9 thoughts on “R.I.P. Pontiac Motor Division: 1926-2010

  1. chris says:

    i felt exactly the same way when they stopped making studebakers back in ’64. i loved my lark but always wanted an avanti. luckily there’s a great studebaker museum down in south bend that i can visit whenever i wanna feel nostalgic.

  2. Christine Osborne says:

    My grandparents were faithful to Pontiacs, which is why I grew up with the understanding that it was a superior car. Their loyal brand support may also have been due to the fact that my grandfather Harry was one-part Seneca Indian and dug the logo.

  3. MKK says:

    Maybe it’s the tomboy in me or the fact that my Dad taught me about cars from the age of 5, but this story hits home to me. Makes me appreciate the classics– not just cars, but the classics in life.

    P.S.-great picture!

  4. RTB says:

    Look at that picture. Look at the joy. Camry, and Accord, not to mention today’s Chevy Malibu and Ford Fusion, don’t try this at home. You are all fine transportation appliances but you’ll never elicit the same kind of emotion. Nor will you be the centerpiece of great yarns like the parade story told here. Face it, you got your value out of the car not because it looked vicious. Your value is derived from moments like the one you shared. Like the Mastercard ads say, “priceless.”

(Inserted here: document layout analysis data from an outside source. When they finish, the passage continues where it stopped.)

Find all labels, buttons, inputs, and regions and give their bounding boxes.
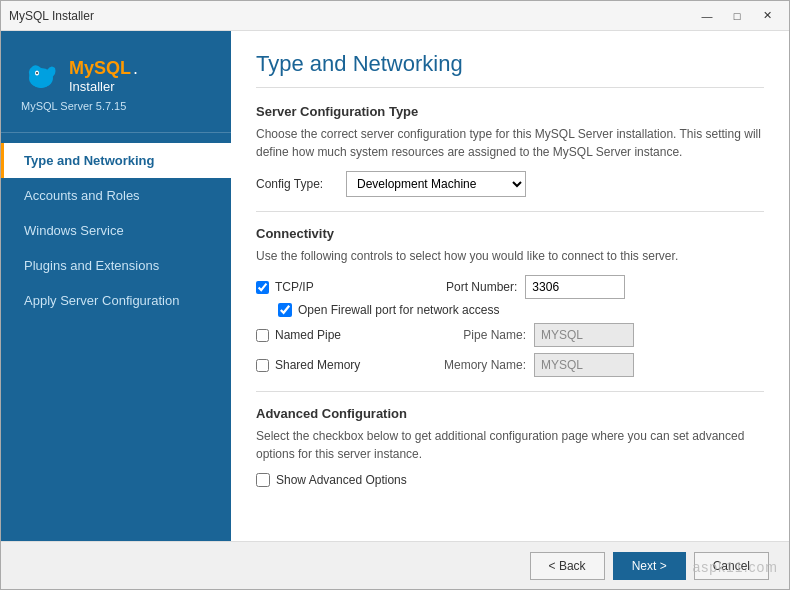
shared-memory-right: Memory Name: xyxy=(426,353,634,377)
logo-version: MySQL Server 5.7.15 xyxy=(21,100,211,112)
memory-name-label: Memory Name: xyxy=(426,358,526,372)
bottom-bar: < Back Next > Cancel xyxy=(1,541,789,589)
show-advanced-label: Show Advanced Options xyxy=(276,473,407,487)
logo-dot: . xyxy=(133,58,138,79)
firewall-label: Open Firewall port for network access xyxy=(298,303,499,317)
show-advanced-checkbox[interactable] xyxy=(256,473,270,487)
config-type-row: Config Type: Development Machine Server … xyxy=(256,171,764,197)
config-type-select[interactable]: Development Machine Server Machine Dedic… xyxy=(346,171,526,197)
config-type-label: Config Type: xyxy=(256,177,336,191)
mysql-dolphin-icon xyxy=(21,56,61,96)
sidebar-item-plugins-extensions[interactable]: Plugins and Extensions xyxy=(1,248,231,283)
advanced-title: Advanced Configuration xyxy=(256,406,764,421)
logo-installer-text: Installer xyxy=(69,79,138,94)
pipe-name-label: Pipe Name: xyxy=(426,328,526,342)
firewall-row-indent: Open Firewall port for network access xyxy=(256,303,764,317)
shared-memory-left: Shared Memory xyxy=(256,358,426,372)
titlebar: MySQL Installer — □ ✕ xyxy=(1,1,789,31)
tcpip-label: TCP/IP xyxy=(275,280,314,294)
port-number-input[interactable]: 3306 xyxy=(525,275,625,299)
port-group: Port Number: 3306 xyxy=(446,275,625,299)
connectivity-title: Connectivity xyxy=(256,226,764,241)
port-number-label: Port Number: xyxy=(446,280,517,294)
pipe-name-input xyxy=(534,323,634,347)
sidebar-logo: MySQL . Installer MySQL Server 5.7.15 xyxy=(1,41,231,133)
logo-mysql-text: MySQL xyxy=(69,58,131,79)
next-button[interactable]: Next > xyxy=(613,552,686,580)
firewall-checkbox[interactable] xyxy=(278,303,292,317)
show-advanced-row: Show Advanced Options xyxy=(256,473,764,487)
named-pipe-right: Pipe Name: xyxy=(426,323,634,347)
cancel-button[interactable]: Cancel xyxy=(694,552,769,580)
memory-name-input xyxy=(534,353,634,377)
firewall-row: Open Firewall port for network access xyxy=(278,303,764,317)
server-config-title: Server Configuration Type xyxy=(256,104,764,119)
shared-memory-checkbox[interactable] xyxy=(256,359,269,372)
connectivity-section: Connectivity Use the following controls … xyxy=(256,226,764,377)
sidebar: MySQL . Installer MySQL Server 5.7.15 Ty… xyxy=(1,31,231,541)
named-pipe-checkbox[interactable] xyxy=(256,329,269,342)
page-title: Type and Networking xyxy=(256,51,764,88)
tcpip-row: TCP/IP Port Number: 3306 xyxy=(256,275,764,299)
divider-1 xyxy=(256,211,764,212)
shared-memory-label: Shared Memory xyxy=(275,358,360,372)
named-pipe-label: Named Pipe xyxy=(275,328,341,342)
server-config-section: Server Configuration Type Choose the cor… xyxy=(256,104,764,197)
sidebar-item-accounts-roles[interactable]: Accounts and Roles xyxy=(1,178,231,213)
titlebar-controls: — □ ✕ xyxy=(693,6,781,26)
named-pipe-row: Named Pipe Pipe Name: xyxy=(256,323,764,347)
close-button[interactable]: ✕ xyxy=(753,6,781,26)
server-config-desc: Choose the correct server configuration … xyxy=(256,125,764,161)
advanced-section: Advanced Configuration Select the checkb… xyxy=(256,406,764,487)
sidebar-nav: Type and Networking Accounts and Roles W… xyxy=(1,143,231,541)
content-area: Type and Networking Server Configuration… xyxy=(231,31,789,541)
titlebar-title: MySQL Installer xyxy=(9,9,693,23)
sidebar-item-type-networking[interactable]: Type and Networking xyxy=(1,143,231,178)
connectivity-desc: Use the following controls to select how… xyxy=(256,247,764,265)
tcpip-checkbox[interactable] xyxy=(256,281,269,294)
named-pipe-left: Named Pipe xyxy=(256,328,426,342)
maximize-button[interactable]: □ xyxy=(723,6,751,26)
divider-2 xyxy=(256,391,764,392)
minimize-button[interactable]: — xyxy=(693,6,721,26)
shared-memory-row: Shared Memory Memory Name: xyxy=(256,353,764,377)
sidebar-item-apply-config[interactable]: Apply Server Configuration xyxy=(1,283,231,318)
back-button[interactable]: < Back xyxy=(530,552,605,580)
advanced-desc: Select the checkbox below to get additio… xyxy=(256,427,764,463)
sidebar-item-windows-service[interactable]: Windows Service xyxy=(1,213,231,248)
svg-point-2 xyxy=(36,72,38,74)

    The GTO was born in the era of NASA’s Mercury, Gemini and Apollo programs with GM, Ford and Chrysler mimicking the space race between the US and the USSR. Much as our spaceships went higher, our cars went faster. Pontiacs reflected this “more is better” philosophy with copious quantities of horsepower, Wide Track suspensions and “road-hugging weight.” The GTO simply dialed that ethos up to eleven, only to find it dialed back down to zero during the fuel crises of the 1970s. Truthfully, this is when Pontiac died as the designers, engineers and marketers at GM never really came up with a new raison d’être for the marque. As proof I submit such scattershot efforts as the 1000, the Sunbird, and, last but not least, the rolling focus group known as the Aztec.

    As for the car in this blog, today GTOs are over 40-years old. Any 1967 Toyota Corona would likely be similarly temperamental (or worse), assuming it hadn’t already biodegraded. (People forget how rusty early Toyotas, Hondas, and Datsuns got.) In its first decade on the road, I bet your car was pretty darned reliable and not deserving of the “tinker’s damn” slight. Today, it is a world of electronic fuel injection and distributorless ignition. Finding mechanics truly well versed in the black arts of four-barrel carbs and ignition points is a challenge. Hence, a fickle disposition for old cars like your Goat in the first decade of the 21st century.

    I will miss Pontiac. My grandfather was an original equipment manufacturer for GM up through the muscle car era. Were he alive, he would be heartbroken by GM’s decline. But he would have smiled if he saw you haulin’ ass in your GTO trying to catch up to the parade.

  5. steve brodwolf says:

    Dennis, Love the blog. I had a Pontiac once. Nothing as sexy as a GTO but it was my first, “straight from the showroom” car.
    It was a black Trans Am and I loved it. It was that car that brought me to Chicago. A lot of good memories are built around the cars we had. My Dad built Pontiacs at the Fisher Body plant in Hamilton, Ohio and he was damn proud of them.
    Maybe he even had a hand in building one of yours. From the look on your face in that photo, I’d like to think so.

    Steve

  6. tom macek says:

    I had many Pontiacs and loved them all. My best car so far has been a 2002 Bonneville that I unceremoniously traded in last year for a rather starchy Buick LaCrosse. Still wish I had that Bonny or the others I owned. Loved those red dashboards.